Although so much has changed, so much has remained the same. In More’s time, women were not afforded the same education as men. It was unusual for a woman to have a well-rounded education. Those who were able to get an education were to learn in the arts, instruction on manners, and maybe a foreign language to help them catch a man, or to be of good company for a brief conversation with a man. They were not to contribute anything intelligent to the conversation. Hannah More protested that these were mere “ornamental accomplishments” that were very superficial in nature. 
While I read these pages with a gratitude that I do not live in such a sexist age, I find myself enveloped in much of the same superficiality when it comes to what many women in the church (and men too) are reading. I can’t tell you how many wonderful friends I have, friends who actively read and post and share on Facebook, who will unashamedly tell me that they don’t read books because they aren’t “readers.” I find this preposterous. Of course they’re readers. They’re sound-bite readers, gatherers of plucked flowers that die in three days. They only want what is quick, interesting, and handfed. 

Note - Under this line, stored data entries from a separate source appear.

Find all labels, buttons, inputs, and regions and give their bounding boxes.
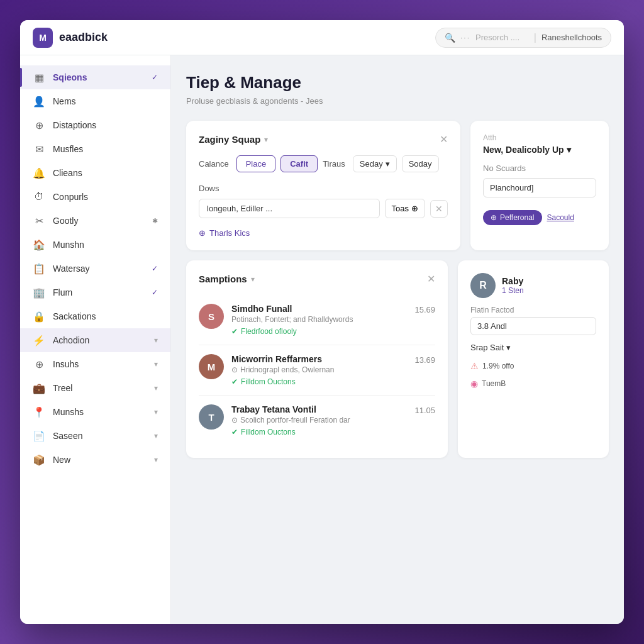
- search-bar[interactable]: 🔍 ··· Presorch .... | Raneshellchoots: [435, 28, 611, 48]
- chevron-down-icon[interactable]: ▾: [567, 145, 571, 155]
- chevron-down-icon: ▾: [154, 455, 158, 464]
- sidebar-item-new[interactable]: 📦 New ▾: [20, 448, 170, 472]
- item-sub: ⊙ Scolich portfor-freull Feration dar: [231, 416, 407, 425]
- pefferonal-button[interactable]: ⊕ Pefferonal: [483, 210, 542, 225]
- sidebar-item-treel[interactable]: 💼 Treel ▾: [20, 376, 170, 400]
- saseen-icon: 📄: [33, 430, 45, 442]
- sidebar-item-flum[interactable]: 🏢 Flum ✓: [20, 280, 170, 304]
- search-icon: 🔍: [445, 33, 455, 43]
- add-link-label: Tharls Kics: [209, 228, 250, 238]
- list-card-title: Samptions: [199, 274, 247, 284]
- alert-icon: ⚠: [470, 361, 479, 371]
- list-card-close[interactable]: ✕: [427, 273, 435, 285]
- side-card: Atth New, Dealicobly Up ▾ No Scuards ⊕ P…: [470, 121, 609, 250]
- sidebar-item-sackations[interactable]: 🔒 Sackations: [20, 304, 170, 328]
- sidebar-item-saseen[interactable]: 📄 Saseen ▾: [20, 424, 170, 448]
- search-input[interactable]: Presorch ....: [475, 33, 529, 42]
- sidebar-label: Sqieons: [53, 72, 144, 82]
- new-icon: 📦: [33, 453, 45, 466]
- avatar: S: [199, 304, 224, 329]
- sidebar-item-clieans[interactable]: 🔔 Clieans: [20, 161, 170, 185]
- list-item: T Trabay Tetana Vontil ⊙ Scolich portfor…: [199, 396, 435, 445]
- sidebar-item-munshn[interactable]: 🏠 Munshn: [20, 233, 170, 257]
- sidebar-item-conpurls[interactable]: ⏱ Conpurls: [20, 185, 170, 209]
- add-link[interactable]: ⊕ Tharls Kics: [199, 228, 448, 238]
- place-button[interactable]: Place: [236, 155, 276, 172]
- sidebar-label: Musfles: [53, 144, 158, 154]
- achodion-icon: ⚡: [33, 334, 45, 347]
- item-number: 15.69: [414, 305, 435, 314]
- dows-input[interactable]: [199, 199, 380, 218]
- watersay-icon: 📋: [33, 262, 45, 275]
- list-card: Samptions ▾ ✕ S Simdho Funall Potinach, …: [186, 260, 448, 458]
- soday-select[interactable]: Soday: [402, 155, 439, 172]
- right-item-2: ◉ TuemB: [470, 375, 596, 392]
- filter-card: Zaginy Squap ▾ ✕ Calance Place Cafit Tir…: [186, 121, 460, 250]
- item-name: Micworrin Reffarmers: [231, 354, 407, 364]
- list-dropdown-icon[interactable]: ▾: [251, 275, 255, 284]
- munshn-icon: 🏠: [33, 238, 45, 251]
- sidebar-label: Insuhs: [53, 359, 147, 369]
- sidebar-label: Sackations: [53, 311, 158, 321]
- seday-select[interactable]: Seday ▾: [353, 155, 397, 172]
- chevron-down-icon: ⊕: [411, 204, 418, 213]
- sidebar-item-gootly[interactable]: ✂ Gootly ✱: [20, 209, 170, 233]
- chevron-down-icon: ▾: [154, 384, 158, 392]
- sidebar-item-musfles[interactable]: ✉ Musfles: [20, 137, 170, 161]
- sidebar-item-munshs[interactable]: 📍 Munshs ▾: [20, 400, 170, 424]
- cafit-button[interactable]: Cafit: [280, 155, 318, 172]
- sidebar-label: Saseen: [53, 431, 147, 441]
- sidebar-label: New: [53, 455, 147, 465]
- right-item-1: ⚠ 1.9% offo: [470, 357, 596, 375]
- sidebar-item-achodion[interactable]: ⚡ Achodion ▾: [20, 328, 170, 352]
- item-status: ✔ Fledrfood oflooly: [231, 327, 407, 336]
- sidebar-item-nems[interactable]: 👤 Nems: [20, 89, 170, 113]
- chevron-icon: ✓: [152, 264, 158, 273]
- right-avatar: R: [470, 273, 496, 298]
- sacould-link[interactable]: Sacould: [547, 213, 574, 222]
- sidebar-label: Treel: [53, 383, 147, 393]
- cards-row-1: Zaginy Squap ▾ ✕ Calance Place Cafit Tir…: [186, 121, 609, 250]
- item-name: Trabay Tetana Vontil: [231, 404, 407, 414]
- avatar: T: [199, 404, 224, 430]
- right-sub: 1 Sten: [502, 286, 524, 295]
- chevron-down-icon: ▾: [154, 336, 158, 345]
- right-select[interactable]: Srap Sait ▾: [470, 343, 596, 352]
- right-field-label: Flatin Factod: [470, 306, 596, 314]
- check-icon: ✔: [231, 377, 238, 386]
- flum-icon: 🏢: [33, 286, 45, 299]
- right-card: R Raby 1 Sten Flatin Factod Srap Sait ▾ …: [458, 260, 609, 458]
- insuhs-icon: ⊕: [33, 358, 45, 370]
- sidebar-item-sqieons[interactable]: ▦ Sqieons ✓: [20, 65, 170, 89]
- logo-area: M eaadbick: [33, 28, 108, 48]
- filter-dropdown-icon[interactable]: ▾: [264, 135, 268, 144]
- app-window: M eaadbick 🔍 ··· Presorch .... | Raneshe…: [20, 20, 624, 624]
- filter-card-close[interactable]: ✕: [440, 133, 448, 145]
- sidebar-item-distaptions[interactable]: ⊕ Distaptions: [20, 113, 170, 137]
- sidebar-label: Munshs: [53, 407, 147, 417]
- chevron-icon: ✓: [152, 73, 158, 82]
- musfles-icon: ✉: [33, 143, 45, 155]
- sqieons-icon: ▦: [33, 71, 45, 84]
- item-status: ✔ Filldom Ouctons: [231, 377, 407, 386]
- cards-row-2: Samptions ▾ ✕ S Simdho Funall Potinach, …: [186, 260, 609, 458]
- side-card-title: New, Dealicobly Up ▾: [483, 145, 596, 155]
- social-icon: ◉: [470, 379, 478, 389]
- conpurls-icon: ⏱: [33, 191, 45, 203]
- header: M eaadbick 🔍 ··· Presorch .... | Raneshe…: [20, 20, 624, 55]
- location-icon: ⊙: [231, 416, 238, 425]
- planchourd-input[interactable]: [483, 178, 596, 197]
- nems-icon: 👤: [33, 95, 45, 108]
- sidebar-label: Flum: [53, 287, 144, 297]
- logo-icon: M: [33, 28, 53, 48]
- sidebar-label: Gootly: [53, 216, 145, 226]
- remove-filter-button[interactable]: ✕: [430, 200, 448, 218]
- filter-row-1: Calance Place Cafit Tiraus Seday ▾ Soday: [199, 155, 448, 172]
- filter-input-row: Toas ⊕ ✕: [199, 199, 448, 218]
- sidebar-item-insuhs[interactable]: ⊕ Insuhs ▾: [20, 352, 170, 376]
- filter-card-header: Zaginy Squap ▾ ✕: [199, 133, 448, 145]
- balance-label: Calance: [199, 159, 229, 169]
- sidebar-item-watersay[interactable]: 📋 Watersay ✓: [20, 257, 170, 280]
- right-field-input[interactable]: [470, 317, 596, 335]
- toas-select[interactable]: Toas ⊕: [385, 199, 425, 218]
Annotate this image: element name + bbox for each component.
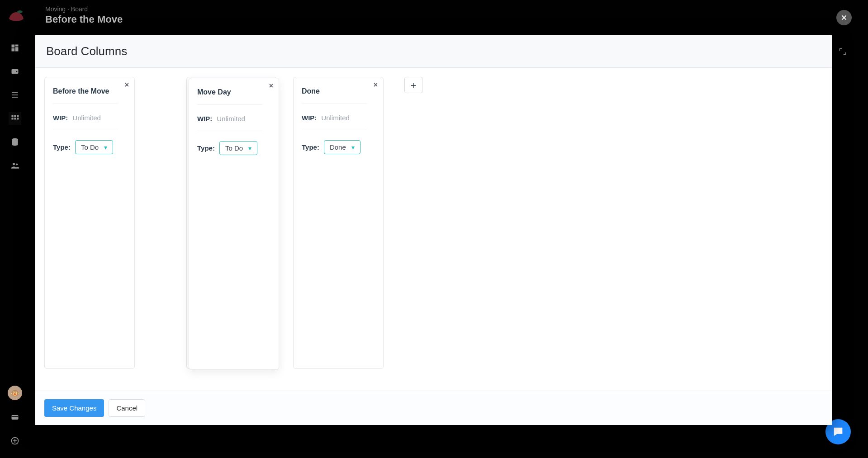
modal-header: Board Columns xyxy=(35,35,832,68)
svg-rect-11 xyxy=(14,115,16,117)
type-label: Type: xyxy=(302,143,319,151)
type-label: Type: xyxy=(53,143,71,151)
nav-wallet-icon[interactable] xyxy=(9,65,21,78)
column-title[interactable]: Before the Move xyxy=(53,87,118,104)
save-button[interactable]: Save Changes xyxy=(44,399,104,417)
nav-database-icon[interactable] xyxy=(9,136,21,148)
svg-rect-2 xyxy=(15,45,19,47)
column-close-icon[interactable]: × xyxy=(125,81,129,89)
expand-icon[interactable] xyxy=(835,44,850,59)
svg-rect-8 xyxy=(12,94,18,95)
svg-point-17 xyxy=(13,163,15,165)
svg-rect-12 xyxy=(17,115,19,117)
svg-point-6 xyxy=(16,71,18,72)
wip-value[interactable]: Unlimited xyxy=(217,115,245,123)
svg-point-18 xyxy=(16,163,18,165)
nav-grid-icon[interactable] xyxy=(9,112,21,125)
chevron-down-icon: ▾ xyxy=(104,144,107,151)
chevron-down-icon: ▾ xyxy=(351,144,355,151)
type-value: To Do xyxy=(81,143,99,151)
column-card[interactable]: × Before the Move WIP: Unlimited Type: T… xyxy=(44,77,135,369)
close-modal-button[interactable] xyxy=(836,10,852,25)
svg-rect-7 xyxy=(12,92,18,93)
breadcrumb: Moving · Board Before the Move xyxy=(45,5,123,25)
type-select[interactable]: Done ▾ xyxy=(324,140,360,154)
modal-footer: Save Changes Cancel xyxy=(35,391,832,425)
svg-rect-4 xyxy=(12,48,15,52)
column-close-icon[interactable]: × xyxy=(269,82,273,90)
wip-value[interactable]: Unlimited xyxy=(321,114,350,122)
svg-rect-9 xyxy=(12,97,18,98)
type-value: Done xyxy=(330,143,346,151)
plus-icon: ＋ xyxy=(409,79,418,91)
nav-users-icon[interactable] xyxy=(9,159,21,172)
cancel-button[interactable]: Cancel xyxy=(109,399,145,417)
board-columns-modal: Board Columns × Before the Move WIP: Unl… xyxy=(35,35,832,425)
nav-list-icon[interactable] xyxy=(9,89,21,101)
nav-dashboard-icon[interactable] xyxy=(9,42,21,54)
column-card[interactable]: × Done WIP: Unlimited Type: Done ▾ xyxy=(293,77,384,369)
column-card-dragging[interactable]: × Move Day WIP: Unlimited Type: To Do ▾ xyxy=(189,78,279,370)
breadcrumb-path: Moving · Board xyxy=(45,5,123,13)
add-column-button[interactable]: ＋ xyxy=(404,77,422,93)
svg-rect-3 xyxy=(15,47,19,51)
svg-rect-20 xyxy=(12,416,19,417)
app-logo xyxy=(6,5,26,25)
nav-add-icon[interactable] xyxy=(9,434,21,447)
page-title: Before the Move xyxy=(45,14,123,25)
svg-point-0 xyxy=(17,10,23,13)
type-label: Type: xyxy=(197,144,215,152)
svg-rect-14 xyxy=(14,118,16,119)
svg-rect-10 xyxy=(12,115,14,117)
app-bar: Moving · Board Before the Move xyxy=(0,0,868,31)
modal-body: × Before the Move WIP: Unlimited Type: T… xyxy=(35,68,832,391)
column-title[interactable]: Done xyxy=(302,87,367,104)
sidebar: 🐵 xyxy=(0,31,30,458)
column-title[interactable]: Move Day xyxy=(197,88,262,105)
svg-rect-19 xyxy=(12,415,19,420)
type-select[interactable]: To Do ▾ xyxy=(219,141,257,155)
type-select[interactable]: To Do ▾ xyxy=(75,140,113,154)
svg-rect-13 xyxy=(12,118,14,119)
svg-rect-1 xyxy=(12,45,15,48)
svg-rect-15 xyxy=(17,118,19,119)
nav-card-icon[interactable] xyxy=(9,411,21,424)
wip-value[interactable]: Unlimited xyxy=(72,114,101,122)
wip-label: WIP: xyxy=(197,115,212,123)
chevron-down-icon: ▾ xyxy=(248,145,251,152)
type-value: To Do xyxy=(225,144,243,152)
user-avatar[interactable]: 🐵 xyxy=(8,386,22,400)
column-close-icon[interactable]: × xyxy=(374,81,378,89)
wip-label: WIP: xyxy=(53,114,68,122)
modal-title: Board Columns xyxy=(46,44,821,58)
wip-label: WIP: xyxy=(302,114,317,122)
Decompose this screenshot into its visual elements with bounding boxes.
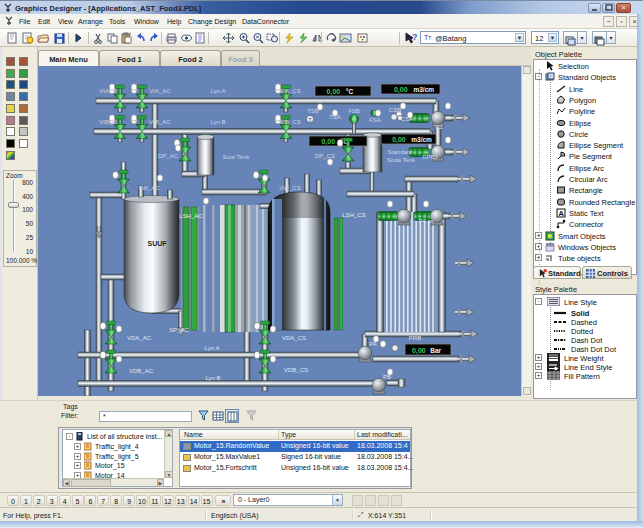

But they refuse to see the garden.
And so, just as More observed, “’There are more who can see and hear, than there are who can judge and reflect’” (22). We have access to an education our ancestors could barely dream of, technology to bring much of it to us at our fingertips, and a plethora of books! We have a feast of wisdom and talent to read, and too many women are junk food binging (changing metaphors here). The result is a loss of discernment of a good meal, and an insatiable sugar tooth. 
It’s all so ironic. More and more women are investing time and effort to homeschool their children for the purpose of teaching under a Christian worldview. This is commendable. But while many are busy combatting secular education, I find a significant portion of adult women are lacking the discernment to be good readers themselves. I don't want to target home school moms here or offend their vocation in general. Many moms work hard to provide an education for their children. I'm aiming to poke at ALL women in the church, even those who appear to be dedicating their lives to education. Women often get pulled in by the same sentimentality that we fear our kids will be snookered by in secular ideologies. And so when they finally decide it’s time to read a “good book” they often choose a popular Christian title that appeals to their emotions, unaware that mysticism and other bad doctrine has snuck right in the back door. 
And what about good writing? This also worries me. Shock and verbal emoticons seem to catch our attention, so authors are spinning out tweetable lines. It’s becoming harder to keep the reader’s attention because the necessarily plain good lines, the ivy, tall grasses, and evergreens that border the flowers, are no longer valued. 
Which brings me back to the title, Fierce Convictions. It took aggressive convictions to change the way people think about education for women. We take all that for granted now. But maybe we should have some fierce convictions of our own about the quality of what we are reading now. Much has changed, but unfortunately, much has remained the same.